Вскоре после свидания в кафе Рудницкого Зайдман женился на Юдифь Кренской, женщине, которая была много старше мамы. Она была врачом и тоже принадлежала к русскоговорящей элите. У них родилась дочь, Фрида, которая, как и мы, росла, зная, что именно Маша была любовью всей жизни ее отца.

Сам Зайдман не оставлял надежд. Однажды он пригласил тетю Мину, мамину сводную сестру, в кафе и сказал ей: «Передай Маше, что я все еще люблю ее». В Виленском гетто он разыскал Надю, жену дяди Гриши, и, щедро заплатив ей за педикюр, при всех поинтересовался, не знает ли она Машин новый адрес в Канаде. Именно так он нашел ее после войны, и первое его письмо к ней, присланное из Швеции, начиналось словами: «Я Онегин, пишу моей Татьяне». (Если я когда-нибудь выучу русский, то прочту это письмо в первую очередь.)

Из маминых братьев и сестер в живых остался лишь наш дядя Александр, который бросил свой зубной кабинет и жену, старше его на шесть лет, и отправился на корабле в Америку, где жил инкогнито, чтоб не разводиться со своей женой. Четырнадцать лет спустя дядя Гриша дал ей халице, освободив ее от статуса агуне[41](см. Втор., 25:7–9[42]), после чего она наконец-то вышла замуж, но вскоре умерла от рака. Под предлогом поездок к Александру в Нью-Йорк мама опять стала встречаться с Зайдманом, который тогда уже перебрался в Манхэттен. Как раз во время одной из таких поездок Ева уломала оставшегося дома отца рассказать собственную версию этой истории… Но на своем присутствии у смертного одра Зайдмана отец все же настоял.

Если бы маминым мужем стал Зайдман, я потерял бы отца куда раньше, да и, вообще, возможно, не появился бы на свет, поскольку маме в достаточно зрелом возрасте ребенок был бы не нужен. А еще я точно не вырос бы в убеждении, что безвозвратно теряешь ты именно то, что любишь больше всего.

Глава 4

Хлеб

«Во время войны даже раввины покидают свою паству».[43]

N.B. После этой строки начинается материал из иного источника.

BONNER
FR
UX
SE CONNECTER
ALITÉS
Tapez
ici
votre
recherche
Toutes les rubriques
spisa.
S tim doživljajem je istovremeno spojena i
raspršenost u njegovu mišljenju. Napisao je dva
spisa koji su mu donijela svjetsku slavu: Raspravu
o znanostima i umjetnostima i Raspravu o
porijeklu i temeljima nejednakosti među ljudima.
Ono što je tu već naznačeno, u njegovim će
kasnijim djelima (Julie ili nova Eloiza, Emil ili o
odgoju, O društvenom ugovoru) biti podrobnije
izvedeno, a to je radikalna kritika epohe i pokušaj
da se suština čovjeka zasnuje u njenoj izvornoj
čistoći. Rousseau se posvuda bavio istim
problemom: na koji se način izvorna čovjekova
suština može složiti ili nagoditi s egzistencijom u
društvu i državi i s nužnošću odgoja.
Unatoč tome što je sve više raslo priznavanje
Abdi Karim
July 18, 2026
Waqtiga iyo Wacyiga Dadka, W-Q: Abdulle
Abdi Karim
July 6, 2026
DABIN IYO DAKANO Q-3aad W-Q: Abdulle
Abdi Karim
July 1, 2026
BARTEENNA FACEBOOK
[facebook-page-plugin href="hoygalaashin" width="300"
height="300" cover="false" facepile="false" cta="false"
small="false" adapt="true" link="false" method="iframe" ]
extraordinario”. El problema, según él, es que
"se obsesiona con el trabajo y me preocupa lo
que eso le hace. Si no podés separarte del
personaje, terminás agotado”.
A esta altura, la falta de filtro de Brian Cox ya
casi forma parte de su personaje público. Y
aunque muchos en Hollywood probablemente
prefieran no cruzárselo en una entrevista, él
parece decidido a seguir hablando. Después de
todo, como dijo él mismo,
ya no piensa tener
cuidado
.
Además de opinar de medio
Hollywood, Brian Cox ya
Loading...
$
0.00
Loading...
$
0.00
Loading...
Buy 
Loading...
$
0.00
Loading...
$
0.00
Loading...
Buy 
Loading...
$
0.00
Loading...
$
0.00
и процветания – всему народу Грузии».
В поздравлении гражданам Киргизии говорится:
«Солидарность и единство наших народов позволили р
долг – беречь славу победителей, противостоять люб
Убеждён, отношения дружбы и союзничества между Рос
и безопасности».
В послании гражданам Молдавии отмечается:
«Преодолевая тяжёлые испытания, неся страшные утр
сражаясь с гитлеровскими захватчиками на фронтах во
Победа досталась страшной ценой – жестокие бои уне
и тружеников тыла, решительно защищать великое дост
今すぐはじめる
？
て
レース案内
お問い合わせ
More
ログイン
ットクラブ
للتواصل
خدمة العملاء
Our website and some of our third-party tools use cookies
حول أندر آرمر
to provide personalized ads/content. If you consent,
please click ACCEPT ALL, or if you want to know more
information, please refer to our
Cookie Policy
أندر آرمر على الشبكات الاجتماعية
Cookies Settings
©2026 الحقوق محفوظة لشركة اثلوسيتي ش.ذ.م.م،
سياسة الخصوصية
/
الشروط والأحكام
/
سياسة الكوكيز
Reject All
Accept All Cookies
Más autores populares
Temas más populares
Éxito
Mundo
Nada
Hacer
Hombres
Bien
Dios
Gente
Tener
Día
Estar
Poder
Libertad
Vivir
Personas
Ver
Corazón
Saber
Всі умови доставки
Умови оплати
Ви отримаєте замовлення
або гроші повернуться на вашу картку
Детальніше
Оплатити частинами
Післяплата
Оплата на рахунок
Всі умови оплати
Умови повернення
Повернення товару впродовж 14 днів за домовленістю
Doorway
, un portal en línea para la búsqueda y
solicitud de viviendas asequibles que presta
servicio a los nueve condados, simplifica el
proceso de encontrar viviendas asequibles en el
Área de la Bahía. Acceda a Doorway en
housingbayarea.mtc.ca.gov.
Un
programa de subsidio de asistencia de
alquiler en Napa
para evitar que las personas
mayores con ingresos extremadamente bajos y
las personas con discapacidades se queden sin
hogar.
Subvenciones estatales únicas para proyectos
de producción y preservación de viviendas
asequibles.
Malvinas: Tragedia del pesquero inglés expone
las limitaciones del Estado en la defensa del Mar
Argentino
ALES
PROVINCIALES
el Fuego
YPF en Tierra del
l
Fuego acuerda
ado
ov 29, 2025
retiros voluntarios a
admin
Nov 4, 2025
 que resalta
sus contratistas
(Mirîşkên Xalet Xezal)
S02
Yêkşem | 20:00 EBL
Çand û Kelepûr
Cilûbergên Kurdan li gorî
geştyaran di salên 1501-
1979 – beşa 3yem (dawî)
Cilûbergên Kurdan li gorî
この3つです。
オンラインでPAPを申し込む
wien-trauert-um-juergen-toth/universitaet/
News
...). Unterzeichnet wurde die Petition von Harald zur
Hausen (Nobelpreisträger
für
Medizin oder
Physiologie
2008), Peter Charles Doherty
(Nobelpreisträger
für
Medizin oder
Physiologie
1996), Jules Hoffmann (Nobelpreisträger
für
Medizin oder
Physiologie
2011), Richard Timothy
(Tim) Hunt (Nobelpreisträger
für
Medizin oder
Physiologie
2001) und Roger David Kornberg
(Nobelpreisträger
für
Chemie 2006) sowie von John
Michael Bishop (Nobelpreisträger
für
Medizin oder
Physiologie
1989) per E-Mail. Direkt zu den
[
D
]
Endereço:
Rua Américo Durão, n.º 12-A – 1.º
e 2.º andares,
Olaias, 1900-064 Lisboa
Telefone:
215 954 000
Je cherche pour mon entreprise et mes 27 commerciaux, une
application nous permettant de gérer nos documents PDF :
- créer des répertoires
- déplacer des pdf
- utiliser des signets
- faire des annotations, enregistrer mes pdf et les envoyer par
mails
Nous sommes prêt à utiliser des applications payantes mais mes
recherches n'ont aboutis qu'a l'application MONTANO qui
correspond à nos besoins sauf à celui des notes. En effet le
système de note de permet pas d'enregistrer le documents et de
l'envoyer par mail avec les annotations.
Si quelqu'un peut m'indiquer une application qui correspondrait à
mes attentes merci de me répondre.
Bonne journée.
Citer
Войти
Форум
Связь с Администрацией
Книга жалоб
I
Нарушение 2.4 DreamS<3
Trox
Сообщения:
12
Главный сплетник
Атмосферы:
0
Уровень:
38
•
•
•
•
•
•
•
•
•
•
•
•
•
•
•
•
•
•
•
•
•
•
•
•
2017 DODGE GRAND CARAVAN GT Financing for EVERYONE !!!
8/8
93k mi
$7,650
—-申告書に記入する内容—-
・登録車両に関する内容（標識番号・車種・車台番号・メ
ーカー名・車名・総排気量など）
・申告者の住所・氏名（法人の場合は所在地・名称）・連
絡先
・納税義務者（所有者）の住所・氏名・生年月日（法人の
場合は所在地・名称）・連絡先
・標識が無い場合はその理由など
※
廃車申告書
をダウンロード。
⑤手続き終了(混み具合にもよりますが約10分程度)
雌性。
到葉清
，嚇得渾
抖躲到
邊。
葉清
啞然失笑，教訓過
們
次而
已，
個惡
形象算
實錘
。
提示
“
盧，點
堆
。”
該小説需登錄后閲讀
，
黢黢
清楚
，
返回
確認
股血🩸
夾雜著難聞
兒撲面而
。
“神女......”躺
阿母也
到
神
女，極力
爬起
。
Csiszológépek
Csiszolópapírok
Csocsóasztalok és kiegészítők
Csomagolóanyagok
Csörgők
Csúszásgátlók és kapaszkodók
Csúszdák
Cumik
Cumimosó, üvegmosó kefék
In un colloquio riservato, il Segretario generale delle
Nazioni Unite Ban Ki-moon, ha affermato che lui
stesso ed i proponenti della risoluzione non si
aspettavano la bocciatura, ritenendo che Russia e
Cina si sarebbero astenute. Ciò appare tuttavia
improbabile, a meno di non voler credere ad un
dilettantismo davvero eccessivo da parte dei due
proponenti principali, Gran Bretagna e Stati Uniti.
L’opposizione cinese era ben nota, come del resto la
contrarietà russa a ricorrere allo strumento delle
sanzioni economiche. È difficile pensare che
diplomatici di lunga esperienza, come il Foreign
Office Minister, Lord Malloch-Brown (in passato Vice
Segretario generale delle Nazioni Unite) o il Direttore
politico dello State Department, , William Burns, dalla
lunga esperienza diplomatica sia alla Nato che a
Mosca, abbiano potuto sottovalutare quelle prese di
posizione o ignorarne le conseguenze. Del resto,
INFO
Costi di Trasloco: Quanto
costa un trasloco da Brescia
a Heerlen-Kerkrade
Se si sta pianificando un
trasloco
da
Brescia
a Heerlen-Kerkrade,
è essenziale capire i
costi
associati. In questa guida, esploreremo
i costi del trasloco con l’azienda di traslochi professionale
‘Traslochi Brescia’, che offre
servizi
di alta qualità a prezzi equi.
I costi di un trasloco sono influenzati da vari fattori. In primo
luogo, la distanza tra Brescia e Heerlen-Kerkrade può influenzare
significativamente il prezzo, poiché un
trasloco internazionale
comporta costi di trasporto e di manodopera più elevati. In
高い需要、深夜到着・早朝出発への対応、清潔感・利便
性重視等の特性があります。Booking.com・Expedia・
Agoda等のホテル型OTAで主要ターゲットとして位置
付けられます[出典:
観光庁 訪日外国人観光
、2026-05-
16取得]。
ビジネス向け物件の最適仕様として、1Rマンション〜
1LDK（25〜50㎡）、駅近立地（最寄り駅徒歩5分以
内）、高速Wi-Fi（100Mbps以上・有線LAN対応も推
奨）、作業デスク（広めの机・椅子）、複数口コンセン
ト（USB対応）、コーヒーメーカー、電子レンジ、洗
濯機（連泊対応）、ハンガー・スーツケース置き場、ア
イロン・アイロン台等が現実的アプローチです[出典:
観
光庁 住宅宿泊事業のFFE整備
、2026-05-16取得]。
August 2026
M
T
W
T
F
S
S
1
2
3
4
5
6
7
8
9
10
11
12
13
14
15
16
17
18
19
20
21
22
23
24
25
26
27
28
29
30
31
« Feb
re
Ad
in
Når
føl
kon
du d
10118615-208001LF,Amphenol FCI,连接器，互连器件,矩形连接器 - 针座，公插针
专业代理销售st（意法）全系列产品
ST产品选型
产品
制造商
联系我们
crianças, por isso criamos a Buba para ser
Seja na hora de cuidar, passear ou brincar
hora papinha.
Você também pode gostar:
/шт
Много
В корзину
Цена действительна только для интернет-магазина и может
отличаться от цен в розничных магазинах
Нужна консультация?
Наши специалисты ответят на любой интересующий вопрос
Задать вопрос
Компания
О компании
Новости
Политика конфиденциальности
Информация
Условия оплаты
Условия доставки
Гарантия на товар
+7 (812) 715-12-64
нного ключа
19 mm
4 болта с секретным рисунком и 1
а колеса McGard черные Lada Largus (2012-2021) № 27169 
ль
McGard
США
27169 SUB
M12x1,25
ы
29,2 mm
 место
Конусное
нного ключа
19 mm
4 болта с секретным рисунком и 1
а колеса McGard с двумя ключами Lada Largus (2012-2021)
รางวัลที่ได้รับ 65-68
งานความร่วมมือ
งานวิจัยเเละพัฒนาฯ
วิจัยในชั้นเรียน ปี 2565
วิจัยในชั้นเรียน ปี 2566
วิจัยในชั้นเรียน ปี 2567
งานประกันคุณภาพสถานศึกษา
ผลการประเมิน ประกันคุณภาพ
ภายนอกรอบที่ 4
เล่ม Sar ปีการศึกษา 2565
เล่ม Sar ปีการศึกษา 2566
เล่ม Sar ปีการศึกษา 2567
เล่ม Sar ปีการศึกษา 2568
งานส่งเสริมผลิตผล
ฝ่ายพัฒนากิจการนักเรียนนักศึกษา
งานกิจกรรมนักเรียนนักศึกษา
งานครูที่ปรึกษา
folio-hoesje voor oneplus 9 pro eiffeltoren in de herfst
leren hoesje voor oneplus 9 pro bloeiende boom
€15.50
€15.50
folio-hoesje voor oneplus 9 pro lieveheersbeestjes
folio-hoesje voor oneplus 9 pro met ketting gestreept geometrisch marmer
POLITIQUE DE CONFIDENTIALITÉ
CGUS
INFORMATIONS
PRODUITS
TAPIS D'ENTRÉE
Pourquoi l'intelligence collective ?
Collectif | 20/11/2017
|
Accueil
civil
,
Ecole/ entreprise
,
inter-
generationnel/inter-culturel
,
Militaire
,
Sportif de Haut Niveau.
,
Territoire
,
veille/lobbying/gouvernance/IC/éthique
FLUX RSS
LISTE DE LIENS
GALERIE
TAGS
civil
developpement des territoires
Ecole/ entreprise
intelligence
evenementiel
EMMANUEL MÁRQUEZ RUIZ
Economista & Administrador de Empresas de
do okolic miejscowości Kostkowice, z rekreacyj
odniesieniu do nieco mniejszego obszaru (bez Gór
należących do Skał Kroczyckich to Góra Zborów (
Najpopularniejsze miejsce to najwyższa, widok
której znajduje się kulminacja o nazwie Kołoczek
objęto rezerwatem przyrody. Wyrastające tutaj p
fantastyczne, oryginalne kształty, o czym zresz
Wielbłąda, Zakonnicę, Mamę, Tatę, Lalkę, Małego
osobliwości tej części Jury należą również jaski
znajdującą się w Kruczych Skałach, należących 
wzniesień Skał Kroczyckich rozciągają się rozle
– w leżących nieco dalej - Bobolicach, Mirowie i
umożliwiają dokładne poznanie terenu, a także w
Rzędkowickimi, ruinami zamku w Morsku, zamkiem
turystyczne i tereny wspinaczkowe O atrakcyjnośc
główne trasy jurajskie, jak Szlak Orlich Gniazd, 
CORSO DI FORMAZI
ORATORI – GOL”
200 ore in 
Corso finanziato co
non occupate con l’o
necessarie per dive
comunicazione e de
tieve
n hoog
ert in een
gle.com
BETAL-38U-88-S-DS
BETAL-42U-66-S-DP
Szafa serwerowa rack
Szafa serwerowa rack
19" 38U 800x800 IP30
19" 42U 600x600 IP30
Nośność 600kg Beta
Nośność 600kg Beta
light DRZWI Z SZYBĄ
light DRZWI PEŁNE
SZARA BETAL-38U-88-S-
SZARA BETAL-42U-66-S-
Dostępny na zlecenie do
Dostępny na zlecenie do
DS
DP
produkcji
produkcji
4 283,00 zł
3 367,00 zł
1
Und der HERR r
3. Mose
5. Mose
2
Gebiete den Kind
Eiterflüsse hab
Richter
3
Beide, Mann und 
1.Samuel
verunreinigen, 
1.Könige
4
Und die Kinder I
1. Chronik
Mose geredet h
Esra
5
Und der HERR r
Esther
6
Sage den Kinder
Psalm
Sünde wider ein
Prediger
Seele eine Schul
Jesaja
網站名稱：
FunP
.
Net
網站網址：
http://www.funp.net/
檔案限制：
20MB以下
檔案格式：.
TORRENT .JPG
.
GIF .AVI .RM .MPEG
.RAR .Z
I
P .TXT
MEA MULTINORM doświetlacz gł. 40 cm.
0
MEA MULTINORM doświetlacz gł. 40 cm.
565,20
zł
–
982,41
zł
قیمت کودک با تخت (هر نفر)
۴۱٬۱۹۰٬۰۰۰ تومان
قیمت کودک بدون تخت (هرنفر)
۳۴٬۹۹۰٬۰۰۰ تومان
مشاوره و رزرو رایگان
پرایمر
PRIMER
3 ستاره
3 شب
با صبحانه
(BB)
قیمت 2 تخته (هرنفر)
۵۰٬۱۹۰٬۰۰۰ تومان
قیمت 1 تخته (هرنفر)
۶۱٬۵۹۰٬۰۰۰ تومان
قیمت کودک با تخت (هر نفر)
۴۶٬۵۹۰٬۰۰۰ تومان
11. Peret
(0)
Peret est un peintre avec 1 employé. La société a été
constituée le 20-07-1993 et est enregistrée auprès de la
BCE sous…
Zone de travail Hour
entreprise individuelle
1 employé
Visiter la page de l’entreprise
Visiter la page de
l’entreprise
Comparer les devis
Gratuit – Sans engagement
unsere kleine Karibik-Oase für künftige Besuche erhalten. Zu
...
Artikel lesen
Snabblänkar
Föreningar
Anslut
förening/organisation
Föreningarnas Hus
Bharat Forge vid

В столовой нашего просторного монреальского дома за столом, напротив хозяйки, сидел ее наперсник, рабби Барон. Кое-что в беседе с мамой его просто потрясло — нет, не неожиданное и, казалось бы, ни на чем не основанное сравнение мирного Монреаля и Вильно времен Первой мировой и не то, что знаменитый раввин Хаим-Ойзер Гродзенский,[44] главный объект маминых обвинений, жил прямо напротив нее, на углу улиц Завальной и Тракайской. На самом деле его ошарашило мамино заявление, что, когда немцы вошли в Вильно, в Судный день[45]1915 года, раввин Гродзенский уже убежал на восток, оставив Вильно без руководителя. Рабби Барон, отлично знавший, что вся еда и посуда на нашей кухне трефная,[46] — мама обожала говорить, что треф не то, что входит в рот, а то, что из него выходит, — все же не смог отказаться от чашки горячего чая. Услышав мамины слова о раввине, он вдруг оторвал от чашки окруженные аккуратно постриженной бородой губы и покачал головой.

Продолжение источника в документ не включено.